It is certainly a shame that Cerquetti's career ended almost just as it had started (although we got a great studio Gioconda that would have been ruined IMO if Tebaldi had been put in front of the microphones). However, I find her tone too grand for Elvira, it needs Callas (and Price to a certain extent) to remind us that this is a woman _in love_. I don't hear that in Cerquetti's protrayal, although it is wonderfully sung and one wonders what this voice could have done had she continued to sing.

N.


----------



## Seattleoperafan (Mar 24, 2013)

MAS said:


> I've never though Caballe was a paragon of accuracy in coloratura.


Especially early Caballe could be rather impressive but she couldn't trill, which is one of the key coloratura elements IMHO. Other than that, her early Rossini and Donizetti Heroines from the '60's was quite wonderful.


----------



## Seattleoperafan (Mar 24, 2013)

Callas voice was still fabulous through 55, although the post weight loss notes above the staff were no longer of epic proportions. I think her technique was always impeccable but breathing problems post weight loss began showing up noticeably after 55. All her 55 recordings are miracles of perfect singing. Part of it could have been the boon of youth which allowed her to hold the voice together so well for a couple of years after the weight loss. I don't believe her coloratura ever suffered like the rest of her voice increasingly did after the weight loss.


----------



## The Conte (May 31, 2015)

I have just finished reading The Unknown Callas: The Greek Years and an interesting theory is put forward about why she had the wobble (that was there at the start). The writer of the book suggests it was because Callas strained her voice whilst listening to sopranos on the radio in New York before she ever had singing lessons and he bases this on some statements that Maria Trivella made.

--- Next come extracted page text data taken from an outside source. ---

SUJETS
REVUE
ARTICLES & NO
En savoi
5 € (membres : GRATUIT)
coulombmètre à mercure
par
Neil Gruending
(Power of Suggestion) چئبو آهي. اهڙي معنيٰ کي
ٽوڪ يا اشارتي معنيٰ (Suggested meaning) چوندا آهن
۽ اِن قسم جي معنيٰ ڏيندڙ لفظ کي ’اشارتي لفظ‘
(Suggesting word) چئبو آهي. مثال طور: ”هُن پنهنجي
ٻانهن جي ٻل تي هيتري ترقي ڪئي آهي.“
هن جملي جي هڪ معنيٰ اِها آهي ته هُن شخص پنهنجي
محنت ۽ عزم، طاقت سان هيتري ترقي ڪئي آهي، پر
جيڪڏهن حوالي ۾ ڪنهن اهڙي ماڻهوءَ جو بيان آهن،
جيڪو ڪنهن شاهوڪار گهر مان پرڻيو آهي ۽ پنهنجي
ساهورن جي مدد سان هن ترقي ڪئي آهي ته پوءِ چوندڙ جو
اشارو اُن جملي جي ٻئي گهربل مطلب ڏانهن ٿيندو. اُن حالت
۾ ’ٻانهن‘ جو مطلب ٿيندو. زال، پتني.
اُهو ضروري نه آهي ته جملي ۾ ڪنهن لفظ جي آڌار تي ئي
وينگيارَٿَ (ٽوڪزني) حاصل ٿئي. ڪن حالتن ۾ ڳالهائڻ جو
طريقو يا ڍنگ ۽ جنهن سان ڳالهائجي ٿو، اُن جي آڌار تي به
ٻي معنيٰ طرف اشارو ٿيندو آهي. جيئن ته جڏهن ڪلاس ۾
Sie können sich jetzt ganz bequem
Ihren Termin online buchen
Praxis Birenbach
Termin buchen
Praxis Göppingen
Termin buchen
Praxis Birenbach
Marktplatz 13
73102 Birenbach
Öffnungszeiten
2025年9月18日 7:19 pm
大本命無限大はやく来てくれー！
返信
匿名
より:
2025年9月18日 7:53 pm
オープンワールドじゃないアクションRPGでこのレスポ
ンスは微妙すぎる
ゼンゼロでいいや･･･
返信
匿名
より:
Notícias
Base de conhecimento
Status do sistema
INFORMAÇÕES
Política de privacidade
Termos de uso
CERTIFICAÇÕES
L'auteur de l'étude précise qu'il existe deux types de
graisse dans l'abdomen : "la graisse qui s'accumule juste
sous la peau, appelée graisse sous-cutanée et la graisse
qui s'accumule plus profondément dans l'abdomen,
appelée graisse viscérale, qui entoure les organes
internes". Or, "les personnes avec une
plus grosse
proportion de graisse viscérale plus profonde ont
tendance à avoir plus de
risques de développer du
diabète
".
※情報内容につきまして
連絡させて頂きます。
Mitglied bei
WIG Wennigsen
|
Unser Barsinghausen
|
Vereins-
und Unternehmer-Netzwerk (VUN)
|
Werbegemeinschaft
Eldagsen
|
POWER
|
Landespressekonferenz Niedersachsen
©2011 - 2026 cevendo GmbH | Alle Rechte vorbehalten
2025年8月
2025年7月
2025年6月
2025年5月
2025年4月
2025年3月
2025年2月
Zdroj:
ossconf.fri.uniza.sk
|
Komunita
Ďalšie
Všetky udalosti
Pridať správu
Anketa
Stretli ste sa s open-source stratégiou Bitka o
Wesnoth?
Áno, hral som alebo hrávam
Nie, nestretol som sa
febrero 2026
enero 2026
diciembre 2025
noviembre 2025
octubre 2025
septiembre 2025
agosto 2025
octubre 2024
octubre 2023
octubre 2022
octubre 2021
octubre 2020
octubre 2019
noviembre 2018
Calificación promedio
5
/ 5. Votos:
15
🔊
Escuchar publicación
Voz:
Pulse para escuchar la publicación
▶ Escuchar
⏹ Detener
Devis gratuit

I have to say I'm not convinced, but I am not sure which of the theories I support more than the others at the moment.

N.


----------



## MAS (Apr 15, 2015)

The Conte said:


> I have just finished reading The Unknown Callas: The Greek Years and an interesting theory is put forward about why she had the wobble (that was there at the start). The writer of the book suggests it was because Callas strained her voice whilst listening to sopranos on the radio in New York before she ever had singing lessons and he bases this on some statements that Maria Trivella made. I have to say I'm not convinced, but I am not sure which of the theories I support more than the others at the moment.
> 
> N.


Whichever theory one espouses, the truth is that no one knows. Voice teachers, vocal coaches, even other singers have their theories that may or may be true. What is true is that Callas had an imperfect voice, an uneven voice. But that voice was able to express more dramatic truth than any other voice before or since. No need to distort the vocal line to be "dramatic," or to chew the scenery, or to roll on the floor or sing upside down.


----------



## vivalagentenuova (Jun 11, 2019)

MAS said:


> But that voice was able to express more dramatic truth than any other voice before or since.


Couldn't disagree more.


----------



## MAS (Apr 15, 2015)

Deleted post.........


----------



## mparta (Sep 29, 2020)

Hilarious thread after.. 
Just listening to the Met's site excerpt of Sutherland in Lucia, Spargi d'amaro.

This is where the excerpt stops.